TASK INPUT:

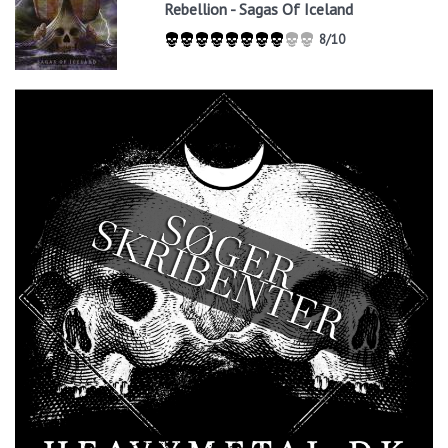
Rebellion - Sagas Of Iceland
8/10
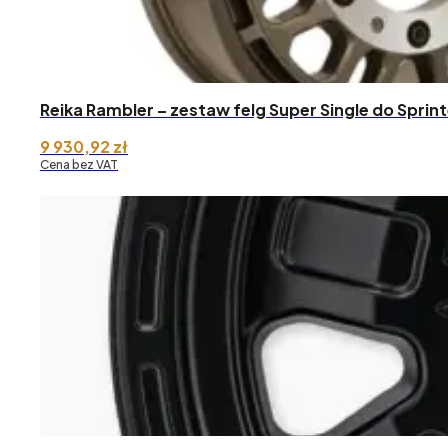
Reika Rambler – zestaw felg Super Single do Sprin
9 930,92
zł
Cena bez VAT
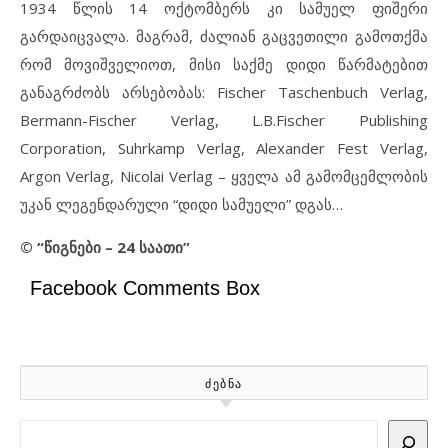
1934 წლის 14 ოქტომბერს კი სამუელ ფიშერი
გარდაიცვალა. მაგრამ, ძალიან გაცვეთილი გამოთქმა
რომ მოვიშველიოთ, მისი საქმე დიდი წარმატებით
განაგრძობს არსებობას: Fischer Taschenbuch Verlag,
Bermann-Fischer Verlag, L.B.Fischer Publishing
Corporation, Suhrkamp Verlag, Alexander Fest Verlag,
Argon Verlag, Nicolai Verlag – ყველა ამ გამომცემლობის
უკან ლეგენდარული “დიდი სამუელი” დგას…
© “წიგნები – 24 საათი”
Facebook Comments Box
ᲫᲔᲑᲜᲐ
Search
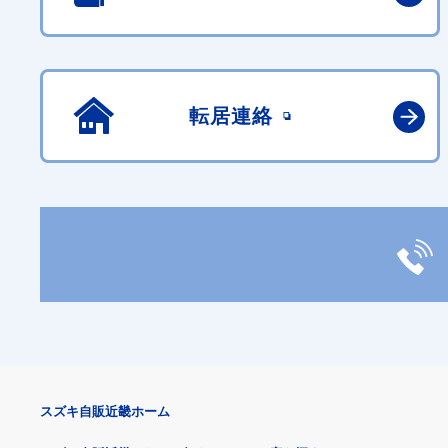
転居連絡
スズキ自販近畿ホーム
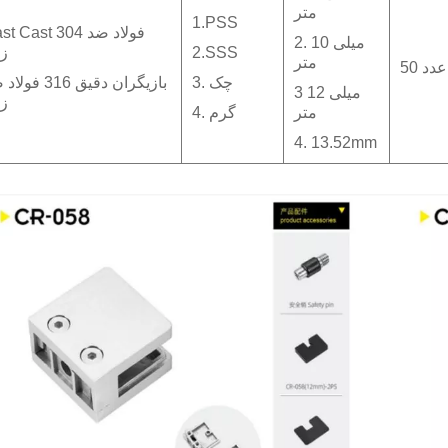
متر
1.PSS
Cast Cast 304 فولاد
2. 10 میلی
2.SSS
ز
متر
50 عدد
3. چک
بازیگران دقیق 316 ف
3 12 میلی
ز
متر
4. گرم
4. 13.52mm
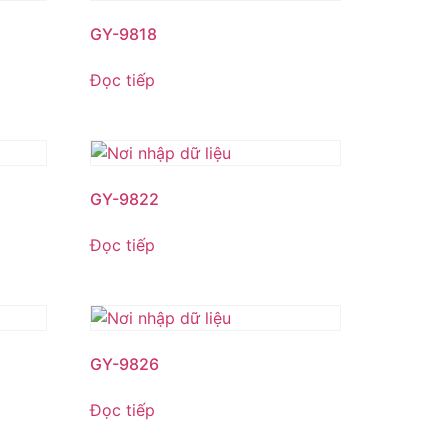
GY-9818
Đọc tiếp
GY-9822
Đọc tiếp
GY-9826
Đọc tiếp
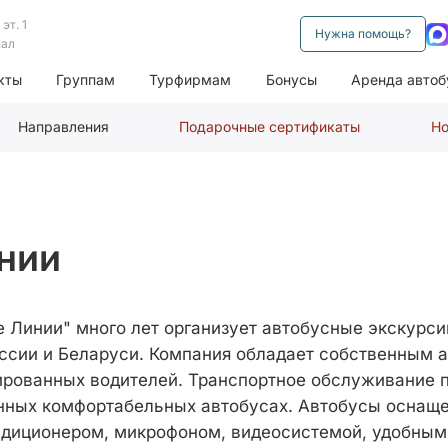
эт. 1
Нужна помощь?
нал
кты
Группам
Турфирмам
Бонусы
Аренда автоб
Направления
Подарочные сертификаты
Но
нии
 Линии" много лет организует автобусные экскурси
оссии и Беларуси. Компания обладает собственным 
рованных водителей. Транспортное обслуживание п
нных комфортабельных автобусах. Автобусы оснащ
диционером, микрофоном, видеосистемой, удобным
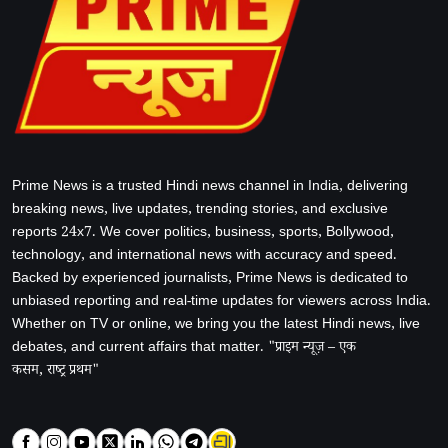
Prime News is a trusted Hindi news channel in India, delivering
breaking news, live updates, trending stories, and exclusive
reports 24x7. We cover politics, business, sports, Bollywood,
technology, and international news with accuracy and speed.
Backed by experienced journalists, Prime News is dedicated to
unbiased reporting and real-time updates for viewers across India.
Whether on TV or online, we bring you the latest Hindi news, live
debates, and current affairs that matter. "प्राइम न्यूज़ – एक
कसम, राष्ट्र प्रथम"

WHAT IS BEING ASKED: The exact lines from the beginning of the data through the one that contains "reports 24x7. We" must be given again, both ends included, and pictures must be left out.

ANSWER TO THE PROBLEM:
Rebellion - Sagas Of Iceland
8/10
Reika Rambler – zestaw felg Super Single do Sprin
9 930,92
zł
Cena bez VAT
1934 წლის 14 ოქტომბერს კი სამუელ ფიშერი
გარდაიცვალა. მაგრამ, ძალიან გაცვეთილი გამოთქმა
რომ მოვიშველიოთ, მისი საქმე დიდი წარმატებით
განაგრძობს არსებობას: Fischer Taschenbuch Verlag,
Bermann-Fischer Verlag, L.B.Fischer Publishing
Corporation, Suhrkamp Verlag, Alexander Fest Verlag,
Argon Verlag, Nicolai Verlag – ყველა ამ გამომცემლობის
უკან ლეგენდარული “დიდი სამუელი” დგას…
© “წიგნები – 24 საათი”
Facebook Comments Box
ᲫᲔᲑᲜᲐ
Search
転居連絡
スズキ自販近畿ホーム
متر
1.PSS
Cast Cast 304 فولاد
2. 10 میلی
2.SSS
ز
متر
50 عدد
3. چک
بازیگران دقیق 316 ف
3 12 میلی
ز
متر
4. گرم
4. 13.52mm
GY-9818
Đọc tiếp
GY-9822
Đọc tiếp
GY-9826
Đọc tiếp
эт. 1
Нужна помощь?
нал
кты
Группам
Турфирмам
Бонусы
Аренда автоб
Направления
Подарочные сертификаты
Но
нии
 Линии" много лет организует автобусные экскурси
оссии и Беларуси. Компания обладает собственным 
рованных водителей. Транспортное обслуживание п
нных комфортабельных автобусах. Автобусы оснащ
диционером, микрофоном, видеосистемой, удобным
Prime News is a trusted Hindi news channel in India, delivering
breaking news, live updates, trending stories, and exclusive
reports 24x7. We cover politics, business, sports, Bollywood,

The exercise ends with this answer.